Given information —

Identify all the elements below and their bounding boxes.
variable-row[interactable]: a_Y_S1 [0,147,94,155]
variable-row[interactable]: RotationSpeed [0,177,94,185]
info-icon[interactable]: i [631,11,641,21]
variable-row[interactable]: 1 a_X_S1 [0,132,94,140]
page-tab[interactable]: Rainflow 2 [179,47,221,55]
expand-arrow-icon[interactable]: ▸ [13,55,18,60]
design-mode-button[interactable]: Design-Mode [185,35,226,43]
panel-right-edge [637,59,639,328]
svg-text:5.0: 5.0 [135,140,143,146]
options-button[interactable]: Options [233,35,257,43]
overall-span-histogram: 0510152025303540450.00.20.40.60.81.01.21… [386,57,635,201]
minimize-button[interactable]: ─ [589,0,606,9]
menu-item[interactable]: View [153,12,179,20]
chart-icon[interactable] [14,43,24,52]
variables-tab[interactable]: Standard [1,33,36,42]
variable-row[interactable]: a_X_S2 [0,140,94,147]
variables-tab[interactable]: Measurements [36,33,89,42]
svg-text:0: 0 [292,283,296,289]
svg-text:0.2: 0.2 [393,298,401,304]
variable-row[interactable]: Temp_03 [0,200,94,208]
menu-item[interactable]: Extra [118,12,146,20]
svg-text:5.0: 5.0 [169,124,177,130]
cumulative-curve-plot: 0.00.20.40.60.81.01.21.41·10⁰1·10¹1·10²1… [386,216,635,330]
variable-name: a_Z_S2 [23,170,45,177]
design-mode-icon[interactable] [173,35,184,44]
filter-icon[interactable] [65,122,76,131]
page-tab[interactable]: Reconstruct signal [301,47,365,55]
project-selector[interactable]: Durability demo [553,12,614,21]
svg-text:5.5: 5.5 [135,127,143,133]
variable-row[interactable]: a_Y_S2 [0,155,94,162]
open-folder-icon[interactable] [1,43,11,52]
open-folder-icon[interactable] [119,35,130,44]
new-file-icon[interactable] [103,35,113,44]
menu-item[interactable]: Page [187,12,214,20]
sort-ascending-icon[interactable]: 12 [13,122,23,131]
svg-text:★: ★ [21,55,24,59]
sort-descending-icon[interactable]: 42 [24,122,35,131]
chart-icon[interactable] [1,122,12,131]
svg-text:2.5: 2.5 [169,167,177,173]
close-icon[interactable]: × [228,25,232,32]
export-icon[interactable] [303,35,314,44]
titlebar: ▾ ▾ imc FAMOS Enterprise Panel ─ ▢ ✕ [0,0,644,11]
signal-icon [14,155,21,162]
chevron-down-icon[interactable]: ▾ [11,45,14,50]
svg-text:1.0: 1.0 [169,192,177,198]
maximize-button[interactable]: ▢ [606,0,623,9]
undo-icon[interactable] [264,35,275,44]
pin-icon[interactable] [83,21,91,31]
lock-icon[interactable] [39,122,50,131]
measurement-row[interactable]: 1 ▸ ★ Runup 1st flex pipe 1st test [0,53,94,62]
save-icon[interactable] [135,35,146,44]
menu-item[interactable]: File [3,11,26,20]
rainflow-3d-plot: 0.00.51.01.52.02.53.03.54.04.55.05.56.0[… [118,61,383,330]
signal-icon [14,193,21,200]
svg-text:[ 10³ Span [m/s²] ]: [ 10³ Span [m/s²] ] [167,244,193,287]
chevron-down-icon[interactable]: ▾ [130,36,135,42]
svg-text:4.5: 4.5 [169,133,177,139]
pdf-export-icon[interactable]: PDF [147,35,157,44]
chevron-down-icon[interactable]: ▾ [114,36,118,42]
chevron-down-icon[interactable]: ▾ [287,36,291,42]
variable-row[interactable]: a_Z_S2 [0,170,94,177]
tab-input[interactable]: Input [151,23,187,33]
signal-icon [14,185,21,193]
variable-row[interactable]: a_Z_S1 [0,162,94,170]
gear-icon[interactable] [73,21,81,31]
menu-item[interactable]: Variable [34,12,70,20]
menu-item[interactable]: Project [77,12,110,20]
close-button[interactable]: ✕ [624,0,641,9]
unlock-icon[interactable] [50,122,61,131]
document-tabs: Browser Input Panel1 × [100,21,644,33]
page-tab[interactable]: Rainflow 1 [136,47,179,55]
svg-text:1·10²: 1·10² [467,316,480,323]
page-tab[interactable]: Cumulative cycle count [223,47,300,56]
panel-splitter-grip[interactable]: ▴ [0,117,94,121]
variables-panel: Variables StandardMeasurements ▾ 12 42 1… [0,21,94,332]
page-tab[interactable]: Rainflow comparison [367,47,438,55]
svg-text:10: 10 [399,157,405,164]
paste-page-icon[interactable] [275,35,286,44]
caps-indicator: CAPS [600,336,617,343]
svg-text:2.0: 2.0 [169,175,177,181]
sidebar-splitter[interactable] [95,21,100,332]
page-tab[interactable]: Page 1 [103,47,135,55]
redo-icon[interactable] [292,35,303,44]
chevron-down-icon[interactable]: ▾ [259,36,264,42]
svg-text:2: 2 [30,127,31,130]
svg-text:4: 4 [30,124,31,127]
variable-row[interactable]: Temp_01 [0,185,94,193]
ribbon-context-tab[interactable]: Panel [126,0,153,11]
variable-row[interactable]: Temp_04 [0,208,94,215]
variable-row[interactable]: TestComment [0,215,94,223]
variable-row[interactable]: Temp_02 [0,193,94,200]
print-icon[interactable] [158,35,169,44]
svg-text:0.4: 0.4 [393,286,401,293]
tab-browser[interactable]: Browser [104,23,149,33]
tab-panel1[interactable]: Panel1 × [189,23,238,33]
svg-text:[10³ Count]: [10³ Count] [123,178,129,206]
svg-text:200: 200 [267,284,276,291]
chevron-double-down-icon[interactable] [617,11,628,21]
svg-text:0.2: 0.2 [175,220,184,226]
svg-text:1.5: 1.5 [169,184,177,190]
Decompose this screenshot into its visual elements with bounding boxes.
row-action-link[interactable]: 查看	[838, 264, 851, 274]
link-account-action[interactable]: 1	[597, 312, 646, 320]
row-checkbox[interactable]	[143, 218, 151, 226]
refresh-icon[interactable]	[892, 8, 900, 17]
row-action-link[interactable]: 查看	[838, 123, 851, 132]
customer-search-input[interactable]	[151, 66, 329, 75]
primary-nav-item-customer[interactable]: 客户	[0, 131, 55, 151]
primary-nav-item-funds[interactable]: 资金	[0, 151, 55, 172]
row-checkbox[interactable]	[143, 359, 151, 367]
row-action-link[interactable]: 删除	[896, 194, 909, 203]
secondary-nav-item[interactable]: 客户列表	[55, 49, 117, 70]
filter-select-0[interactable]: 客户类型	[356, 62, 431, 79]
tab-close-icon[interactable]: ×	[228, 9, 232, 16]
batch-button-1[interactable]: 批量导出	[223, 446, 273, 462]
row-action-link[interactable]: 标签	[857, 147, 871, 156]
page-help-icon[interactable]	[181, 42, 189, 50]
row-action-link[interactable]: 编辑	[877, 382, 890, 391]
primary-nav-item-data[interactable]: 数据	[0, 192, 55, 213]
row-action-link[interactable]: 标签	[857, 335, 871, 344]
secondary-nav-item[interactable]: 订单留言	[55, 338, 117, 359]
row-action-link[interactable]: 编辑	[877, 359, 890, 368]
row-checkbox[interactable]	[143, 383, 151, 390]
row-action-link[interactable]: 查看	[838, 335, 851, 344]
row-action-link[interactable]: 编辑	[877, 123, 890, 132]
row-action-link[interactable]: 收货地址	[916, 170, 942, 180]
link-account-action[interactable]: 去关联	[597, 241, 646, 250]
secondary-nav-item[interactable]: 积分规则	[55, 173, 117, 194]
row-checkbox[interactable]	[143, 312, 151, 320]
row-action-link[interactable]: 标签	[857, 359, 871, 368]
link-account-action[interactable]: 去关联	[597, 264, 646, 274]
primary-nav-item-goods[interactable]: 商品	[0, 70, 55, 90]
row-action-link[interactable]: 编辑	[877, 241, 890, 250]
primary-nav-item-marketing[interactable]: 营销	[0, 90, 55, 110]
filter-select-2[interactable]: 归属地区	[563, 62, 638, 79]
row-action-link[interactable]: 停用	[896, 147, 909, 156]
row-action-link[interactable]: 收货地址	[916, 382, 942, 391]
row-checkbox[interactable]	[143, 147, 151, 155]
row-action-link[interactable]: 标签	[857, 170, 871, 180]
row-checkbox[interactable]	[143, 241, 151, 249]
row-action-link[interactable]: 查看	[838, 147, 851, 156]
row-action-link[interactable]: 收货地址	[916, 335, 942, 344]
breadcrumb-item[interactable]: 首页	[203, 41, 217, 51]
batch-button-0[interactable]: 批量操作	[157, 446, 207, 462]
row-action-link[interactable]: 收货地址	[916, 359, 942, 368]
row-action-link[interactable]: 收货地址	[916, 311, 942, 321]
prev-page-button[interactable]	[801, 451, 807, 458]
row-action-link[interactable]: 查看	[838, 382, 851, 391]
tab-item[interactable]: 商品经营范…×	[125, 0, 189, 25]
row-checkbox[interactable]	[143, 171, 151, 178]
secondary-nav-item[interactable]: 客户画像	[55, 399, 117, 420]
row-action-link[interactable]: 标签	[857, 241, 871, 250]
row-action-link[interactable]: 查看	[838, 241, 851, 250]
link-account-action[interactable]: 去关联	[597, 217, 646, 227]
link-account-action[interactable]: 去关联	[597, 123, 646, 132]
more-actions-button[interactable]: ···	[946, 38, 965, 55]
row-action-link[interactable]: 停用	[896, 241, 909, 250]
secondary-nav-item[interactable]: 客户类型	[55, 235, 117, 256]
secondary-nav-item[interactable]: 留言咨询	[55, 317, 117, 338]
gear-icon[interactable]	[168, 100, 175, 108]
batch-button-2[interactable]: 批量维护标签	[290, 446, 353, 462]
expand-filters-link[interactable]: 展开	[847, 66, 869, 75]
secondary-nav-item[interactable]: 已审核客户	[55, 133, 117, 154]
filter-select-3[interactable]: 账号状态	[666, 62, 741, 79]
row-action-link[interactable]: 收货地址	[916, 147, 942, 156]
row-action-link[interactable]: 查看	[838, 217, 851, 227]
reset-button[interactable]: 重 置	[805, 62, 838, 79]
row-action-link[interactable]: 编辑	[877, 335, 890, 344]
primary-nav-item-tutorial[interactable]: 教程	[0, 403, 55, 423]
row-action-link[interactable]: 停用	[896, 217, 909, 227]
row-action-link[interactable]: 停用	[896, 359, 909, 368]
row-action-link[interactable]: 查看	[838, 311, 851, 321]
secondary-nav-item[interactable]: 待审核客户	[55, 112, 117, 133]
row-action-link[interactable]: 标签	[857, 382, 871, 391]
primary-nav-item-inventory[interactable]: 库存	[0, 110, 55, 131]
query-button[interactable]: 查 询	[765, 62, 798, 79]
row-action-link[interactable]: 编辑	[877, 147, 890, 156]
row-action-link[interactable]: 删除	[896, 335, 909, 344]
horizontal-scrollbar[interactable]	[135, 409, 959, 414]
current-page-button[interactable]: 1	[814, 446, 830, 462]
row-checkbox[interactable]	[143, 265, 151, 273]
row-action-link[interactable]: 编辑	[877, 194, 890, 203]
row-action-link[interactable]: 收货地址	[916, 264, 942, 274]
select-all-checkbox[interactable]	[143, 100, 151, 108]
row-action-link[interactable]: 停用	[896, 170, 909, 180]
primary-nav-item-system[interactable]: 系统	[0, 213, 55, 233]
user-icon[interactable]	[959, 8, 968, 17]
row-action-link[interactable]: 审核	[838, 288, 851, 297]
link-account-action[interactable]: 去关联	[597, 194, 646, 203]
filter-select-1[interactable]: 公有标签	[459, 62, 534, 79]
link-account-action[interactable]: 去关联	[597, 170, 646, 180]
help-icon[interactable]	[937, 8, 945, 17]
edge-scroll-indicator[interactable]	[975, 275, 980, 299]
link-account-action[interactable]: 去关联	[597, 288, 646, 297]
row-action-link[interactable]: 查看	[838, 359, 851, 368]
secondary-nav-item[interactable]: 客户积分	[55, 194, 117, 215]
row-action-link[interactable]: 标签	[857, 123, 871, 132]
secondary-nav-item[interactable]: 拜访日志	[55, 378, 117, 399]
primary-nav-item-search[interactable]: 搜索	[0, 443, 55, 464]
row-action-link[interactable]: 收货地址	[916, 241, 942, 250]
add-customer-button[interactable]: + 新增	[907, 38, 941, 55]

Work instruction — Search the lines above for the string "Browser" and copy each line that has it.

Final answer —
document-tabs: Browser Input Panel1 × [100,21,644,33]
tab-browser[interactable]: Browser [104,23,149,33]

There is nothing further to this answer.